:: INFORMATION PROVIDED

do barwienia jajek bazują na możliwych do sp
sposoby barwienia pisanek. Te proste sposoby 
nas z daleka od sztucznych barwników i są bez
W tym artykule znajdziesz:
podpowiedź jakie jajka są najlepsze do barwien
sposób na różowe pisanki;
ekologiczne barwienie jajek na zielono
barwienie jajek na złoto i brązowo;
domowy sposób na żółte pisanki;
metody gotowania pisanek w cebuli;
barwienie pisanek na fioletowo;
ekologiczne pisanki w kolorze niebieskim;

::::

● ACTION ITEM: Retype the entries in full. Keep every line identical.

● OUTPUT FOR THIS TASK:
do barwienia jajek bazują na możliwych do sp
sposoby barwienia pisanek. Te proste sposoby 
nas z daleka od sztucznych barwników i są bez
W tym artykule znajdziesz:
podpowiedź jakie jajka są najlepsze do barwien
sposób na różowe pisanki;
ekologiczne barwienie jajek na zielono
barwienie jajek na złoto i brązowo;
domowy sposób na żółte pisanki;
metody gotowania pisanek w cebuli;
barwienie pisanek na fioletowo;
ekologiczne pisanki w kolorze niebieskim;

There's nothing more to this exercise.